The administration is again floating rumors of an impending nuclear agreement with Iran this weekend, leaving Israel and other nations worried about the prospect assessing their options. Given the proven lack of professionalism and incompetence of the Obama foreign-policy team and Iran’s predilection for stringing Western interlocutors along, any assumption that an accord is a certainty when the parties meet again in Geneva later this week is unjustified. But given Secretary of State John Kerry’s obvious zeal for a deal, both Israel and Saudi Arabia are looking to France for some assurances that it will continue to play the unlikely role of the diplomatic conscience of the West, as it did at the last meeting of the P5+1 talks. French President Francois Hollande reiterated his demands for a tougher deal that would make it harder for Iran to break any pact intended to spike their nuclear ambitions during a visit to Israel.
The French are still apparently holding out for conditions that Iran may never accept, such as putting all of their nuclear facilities under international control, ceasing construction of the plutonium plant at Arak and reduction of their existing uranium stockpiles. But France is still accepting the principle that Tehran can go on enriching uranium, albeit at low levels. Which means that Israel must still be pondering the very real possibility that it will be faced with a situation in which it will not be able to rely on the U.S. to act against Iran.
It is in that context that the story published today by Britain’s Sunday Times about Israel and Saudi Arabia preparing to cooperate on a strike against Iran must be understood. According to the paper, both countries rightly believe a Western deal with Iran would likely be a disaster that would expose them to a deadly threat.
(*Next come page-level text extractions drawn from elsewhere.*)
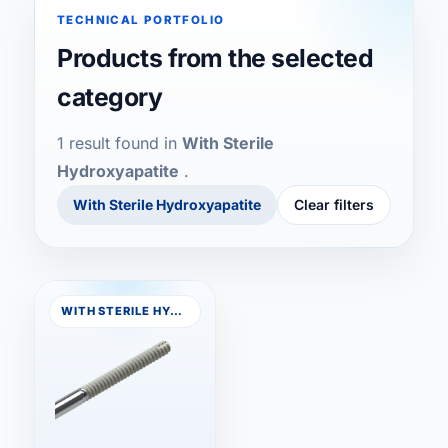
TECHNICAL PORTFOLIO
Skull Closure Button
Products from the selected
category
Anchorflex Drills
1 result found in
With Sterile
Buco 1.5 / 2.0
Hydroxyapatite
.
With Sterile Hydroxyapatite
Clear filters
With Sterile Hydroxyapatite
Compressive
WITH STERILE HYDROXYAPATITE
Palatal Distractor
E-Button Direct
E-Button T-Fix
Accordingly, they are, if this report is to be believed, exploring the possibility of the Saudis offering the Israelis the use of their air space for strikes on Iran as well as providing rescue aircraft, tanker planes, and drones to facilitate a possible attack.
Let’s state upfront that these details should be viewed with some skepticism.
There will be those who will file this story along with last year’s much-publicized rumor about Azerbaijan preparing to help Israel hit Iran. When that story was first floated, it was leaked by Obama administration sources that probably hoped to reduce any cooperation between the Azeris and Israel by exposing it. But the fact that the Saudis are almost as panicked by Washington’s desire for détente with Iran as the Israelis is not exactly a secret. Whether they have gone so far as to do some planning about how to help the Israelis hit their hated Iranian enemy may be debated. Certainly doing so would expose Riyadh to considerable criticism in the Muslim and Arab worlds. But even if the story is exaggerated or inaccurate, it says something about the current situation that an alliance of this sort between Jerusalem and a sworn enemy of Zionism is even thinkable.
The point here is that when Kerry assured the world that he was neither blind nor stupid, it’s obvious that the Israelis and Saudis are prepared to answer in the affirmative with respect to both adjectives. By rushing to a deal that would, even in its most stringent form, effectively guarantee Iran’s “right” to enrich uranium, the West is setting in motion a train of events that could very well lead to the Islamist regime eventually achieving its nuclear ambition. The Israelis and the Saudis both know Iran is, like North Korea, perfectly capable of cheating and evading international observers in such a manner as to use its considerable existing uranium stockpile to create a bomb. Moreover, they have also, like Iran, probably already come to the conclusion that the Obama administration has no intention of ever making good on any threat to use force against Iran.
Iran is probably still more interested in employing its traditional delaying tactics that give them more time to work on their nuclear project than in signing a deal, no matter how favorable it might be to their cause. But they’d be smart to snatch the kind of lopsided nuclear deal Kerry is trying to sell them. The Israelis and Saudis know this and have to consider the possibility that President Obama is about to leave them both on their own and that France won’t hold out indefinitely for better terms. So even if you don’t believe that the Mossad has already begun talks with Saudi officials, there’s no doubt both countries are clearly thinking about how they will survive a Western betrayal on Iran.